I'm trying to print the list of a singly linked list that I referred to in link text. It works, but I do get the compiler warnings:

Initialization discards qualifiers from pointer target type

(on declaration of start = head) and

return discards qualifiers from pointer target type

(on return statement) in this code:

/* Prints singly linked list and returns head pointer */
LIST *PrintList(const LIST *head) 
{
    LIST *start = head;

    for (; start != NULL; start = start->next)
        printf("%15s %d ea\n", head->str, head->count);

    return head;
}

I am using XCode. Any thoughts?

It's this part:

LIST *start = head;

The parameter for the function is a pointer to a constant, const LIST *head; this means you cannot change what it is pointing to.
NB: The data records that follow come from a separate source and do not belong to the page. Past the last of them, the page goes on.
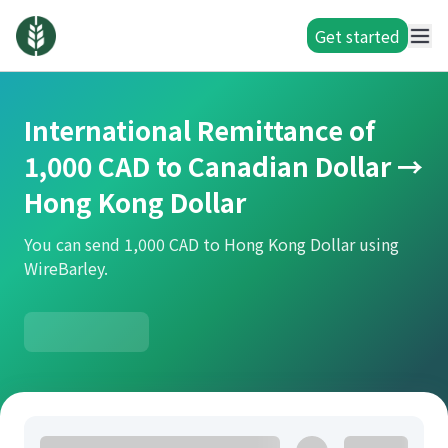
Get started
International Remittance of
1,000 CAD to Canadian Dollar →
Hong Kong Dollar
You can send 1,000 CAD to Hong Kong Dollar using
WireBarley.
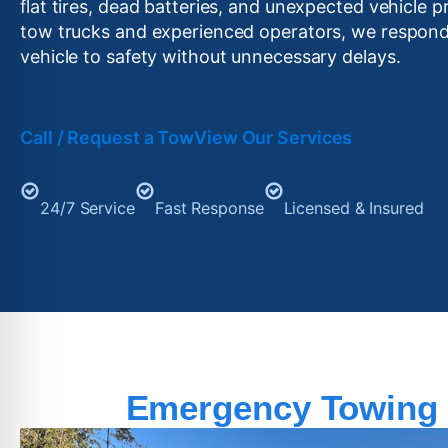
flat tires, dead batteries, and unexpected vehicle p
tow trucks and experienced operators, we respond
vehicle to safety without unnecessary delays.
Call / Request a Tow
View Our Services
24/7 Service
Fast Response
Licensed & Insured
Emergency Towing 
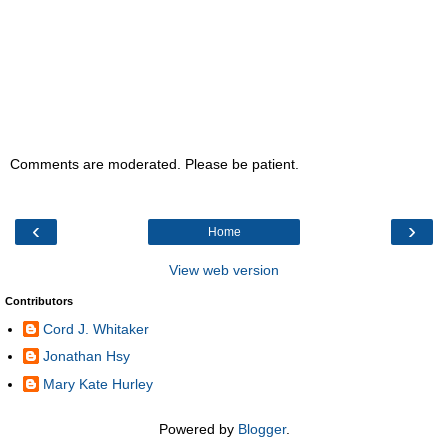
Comments are moderated. Please be patient.
‹
›
Home
View web version
Contributors
Cord J. Whitaker
Jonathan Hsy
Mary Kate Hurley
Powered by
Blogger
.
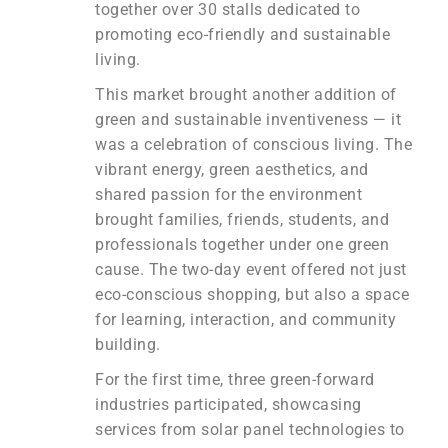
together over 30 stalls dedicated to
promoting eco-friendly and sustainable
living.
This market brought another addition of
green and sustainable inventiveness — it
was a celebration of conscious living. The
vibrant energy, green aesthetics, and
shared passion for the environment
brought families, friends, students, and
professionals together under one green
cause. The two-day event offered not just
eco-conscious shopping, but also a space
for learning, interaction, and community
building.
For the first time, three green-forward
industries participated, showcasing
services from solar panel technologies to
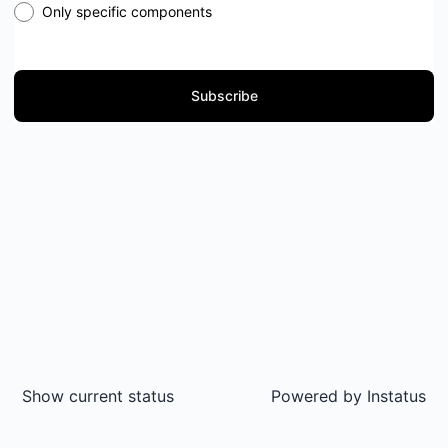
Only specific components
Subscribe
Show current status
Powered by
Instatus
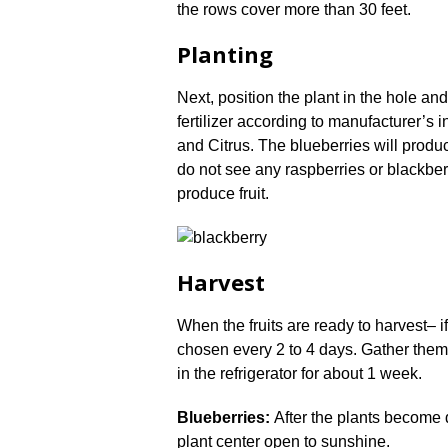
the rows cover more than 30 feet.
Planting
Next, position the plant in the hole and 
fertilizer according to manufacturer’s in
and Citrus. The blueberries will produce
do not see any raspberries or blackberri
produce fruit.
Harvest
When the fruits are ready to harvest– i
chosen every 2 to 4 days. Gather them i
in the refrigerator for about 1 week.
Blueberries:
After the plants become 
plant center open to sunshine.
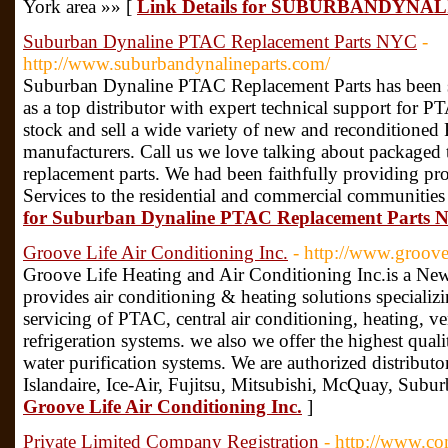
York area »» [
Link Details for SUBURBANDYN
Suburban Dynaline PTAC Replacement Parts NYC
-
http://www.suburbandynalineparts.com/
Suburban Dynaline PTAC Replacement Parts has been s
as a top distributor with expert technical support for P
stock and sell a wide variety of new and reconditioned
manufacturers. Call us we love talking about packaged t
replacement parts. We had been faithfully providing p
Services to the residential and commercial communitie
for Suburban Dynaline PTAC Replacement Parts
Groove Life Air Conditioning Inc.
- http://www.groove
Groove Life Heating and Air Conditioning Inc.is a N
provides air conditioning & heating solutions specializin
servicing of PTAC, central air conditioning, heating, v
refrigeration systems. we also we offer the highest quali
water purification systems. We are authorized distribut
Islandaire, Ice-Air, Fujitsu, Mitsubishi, McQuay, Sub
Groove Life Air Conditioning Inc.
]
Private Limited Company Registration
- http://www.c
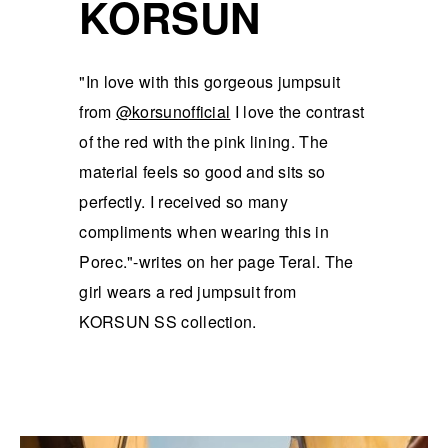
KORSUN
"In love with this gorgeous jumpsuit
from
@korsunofficial
I love the contrast
of the red with the pink lining. The
material feels so good and sits so
perfectly. I received so many
compliments when wearing this in
Porec."-writes on her page Teral. The
girl wears a red jumpsuit from
KORSUN SS collection.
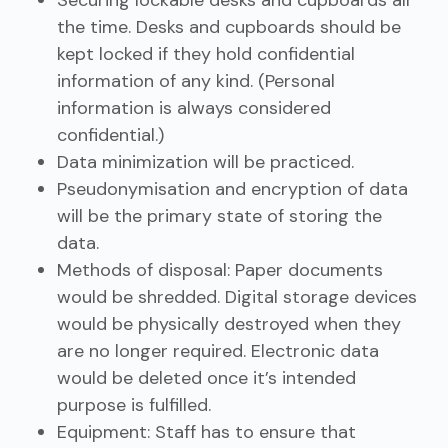
Securing lockable desks and cupboards all
the time. Desks and cupboards should be
kept locked if they hold confidential
information of any kind. (Personal
information is always considered
confidential.)
Data minimization will be practiced.
Pseudonymisation and encryption of data
will be the primary state of storing the
data.
Methods of disposal: Paper documents
would be shredded. Digital storage devices
would be physically destroyed when they
are no longer required. Electronic data
would be deleted once it’s intended
purpose is fulfilled.
Equipment: Staff has to ensure that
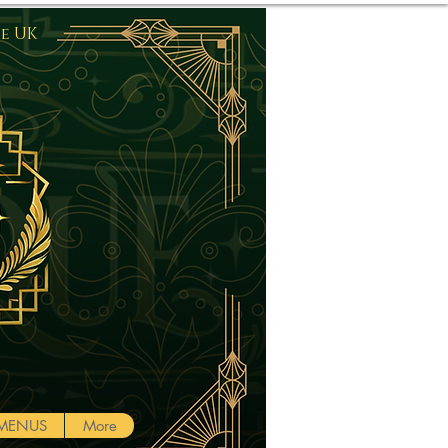
he UK
Log In
MENUS
More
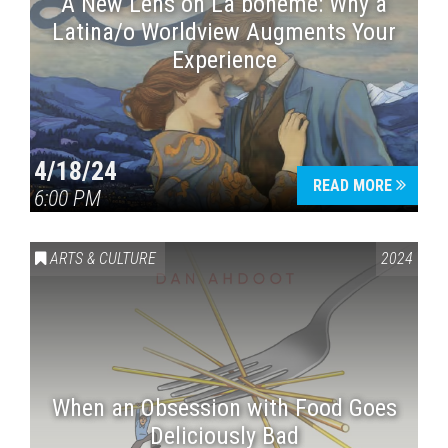
A New Lens on La bohème: Why a
Latina/o Worldview Augments Your
Experience
4/18/24
READ MORE
6:00 PM
ARTS & CULTURE
2024
When an Obsession with Food Goes
Deliciously Bad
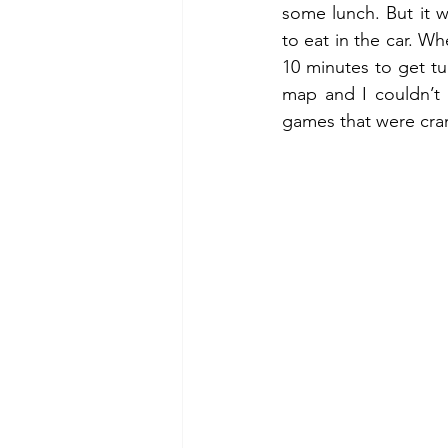
some lunch. But it w
to eat in the car. W
10 minutes to get tur
map and I couldn’t
games that were cran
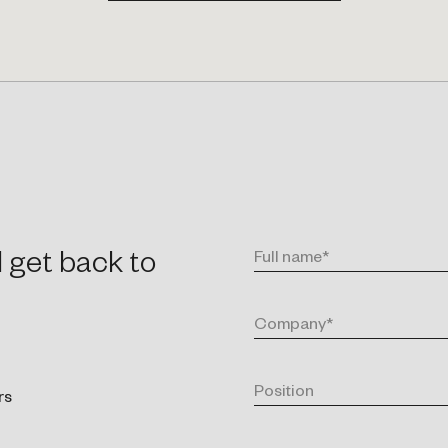
l get back to
rs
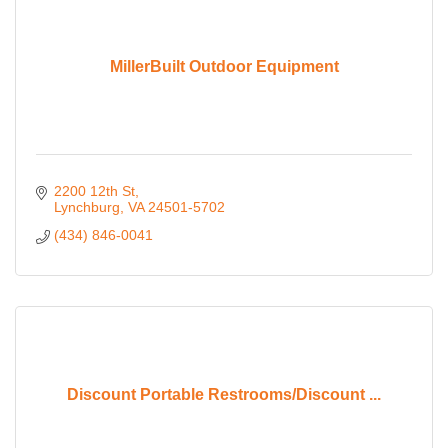
MillerBuilt Outdoor Equipment
2200 12th St
Lynchburg
VA
24501-5702
(434) 846-0041
Discount Portable Restrooms/Discount ...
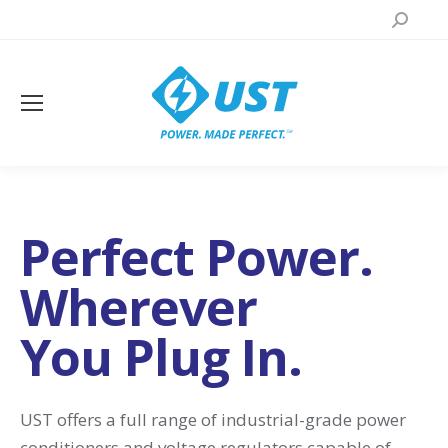
Search:
Perfect Power.
Wherever
You Plug In.
UST offers a full range of industrial-grade power
conditioners and voltage regulators capable of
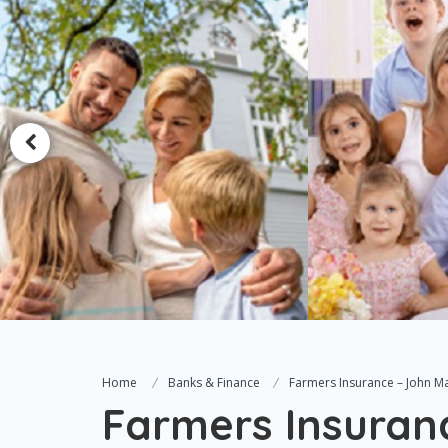
Home
Banks & Finance
Farmers Insurance – John M
Farmers Insuran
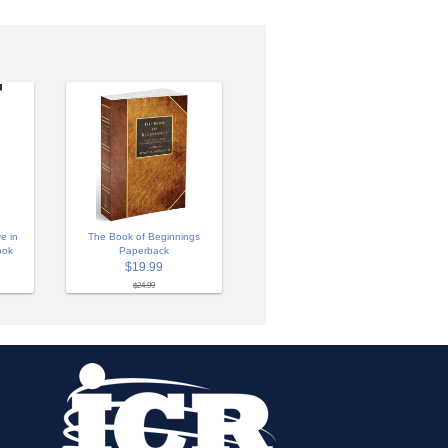
e in
The Book of Beginnings
ook
Paperback
$19.99
$24.99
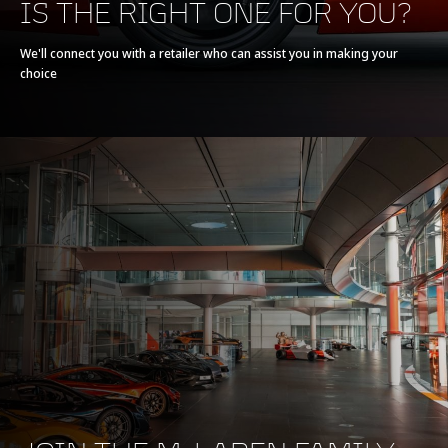
IS THE RIGHT ONE FOR YOU?
Powertrain
V8 90° 3.8L
We'll connect you with a retailer who can assist you in making your
choice
Technology
Twin Turbochargers,
Dry Sump
Max power
540 PS (533 bhp)
Max torque
540 Nm (398 lb-ft)
E-Motor
-
Battery type
-
Transmission
7-Speed + Reverse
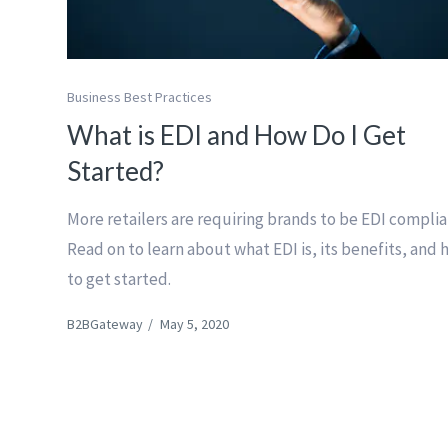
Business Best Practices
What is EDI and How Do I Get
Started?
More retailers are requiring brands to be EDI complia
Read on to learn about what EDI is, its benefits, and
to get started.
B2BGateway
/
May 5, 2020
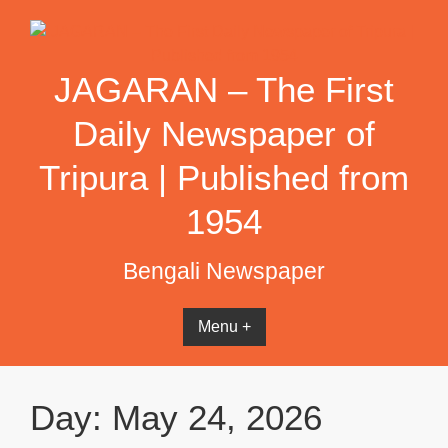
Skip
to
content
JAGARAN – The First
Daily Newspaper of
Tripura | Published from
1954
Bengali Newspaper
Menu +
Day:
May 24, 2026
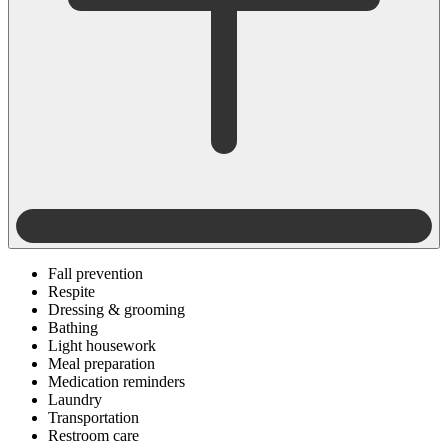
Fall prevention
Respite
Dressing & grooming
Bathing
Light housework
Meal preparation
Medication reminders
Laundry
Transportation
Restroom care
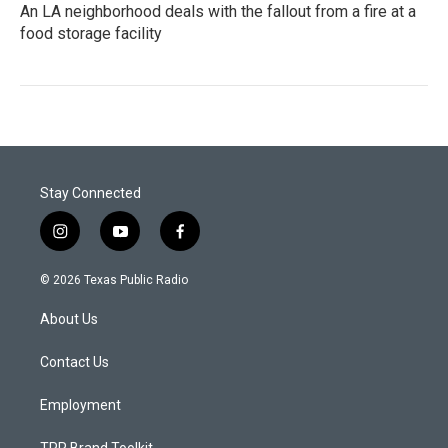
An LA neighborhood deals with the fallout from a fire at a
food storage facility
Stay Connected
i
y
f
n
o
a
s
u
c
© 2026 Texas Public Radio
t
t
e
a
u
b
About Us
g
b
o
r
e
o
a
k
Contact Us
m
Employment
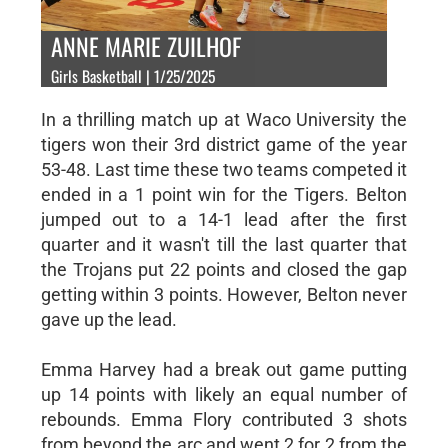
ANNE MARIE ZUILHOF
Girls Basketball | 1/25/2025
In a thrilling match up at Waco University the
tigers won their 3rd district game of the year
53-48. Last time these two teams competed it
ended in a 1 point win for the Tigers. Belton
jumped out to a 14-1 lead after the first
quarter and it wasn't till the last quarter that
the Trojans put 22 points and closed the gap
getting within 3 points. However, Belton never
gave up the lead.
Emma Harvey had a break out game putting
up 14 points with likely an equal number of
rebounds. Emma Flory contributed 3 shots
from beyond the arc and went 2 for 2 from the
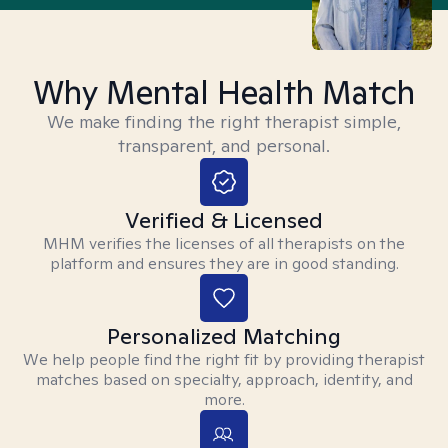
Why Mental Health Match
We make finding the right therapist simple,
transparent, and personal.
Verified & Licensed
MHM verifies the licenses of all therapists on the
platform and ensures they are in good standing.
Personalized Matching
We help people find the right fit by providing therapist
matches based on specialty, approach, identity, and
more.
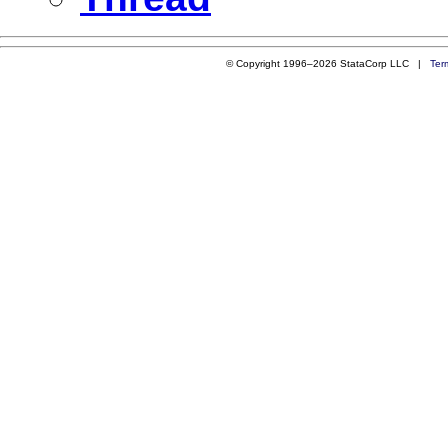
© Copyright 1996–2026 StataCorp LLC |
Ter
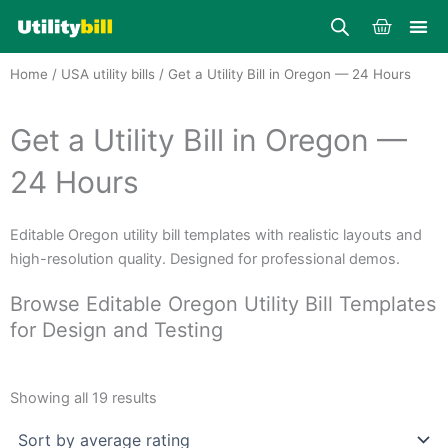
Skip
Cart
to
content
Home
/
USA utility bills
/ Get a Utility Bill in Oregon — 24 Hours
Get a Utility Bill in Oregon —
24 Hours
Editable Oregon utility bill templates with realistic layouts and
high-resolution quality. Designed for professional demos.
Browse Editable Oregon Utility Bill Templates
for Design and Testing
Sorted
by
Showing all 19 results
average
rating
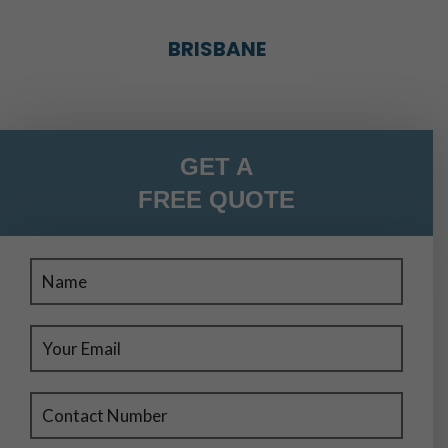
BRISBANE
BRISBANE
GET A
FREE QUOTE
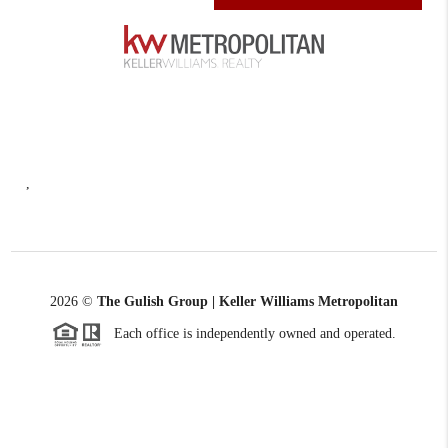
,
2026
©
The Gulish Group | Keller Williams Metropolitan
Each office is independently owned and operated.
However, the pointer above is to non-const; you could dereference it and change it.

It needs to be const as well:

const LIST *start = head;

The same applies to your return type.

All the compiler is saying is: "Hey, you said to the caller 'I won't change anything', but you're opening up opportunities for that."

In following function, would get the warning that you encountered with.

void test(const char *str) {
  char *s = str;
}

There are 3 choices:

1. Remove the const modifier of param:

   void test(char *str) {
     char *s = str;
   }
   

2. Declare the target variable also as const:

   void test(const char *str) {
     const char *s = str;
   }
   

3. Use a type convert:

   void test(const char *str) {
     char *s = (char *)str;
   }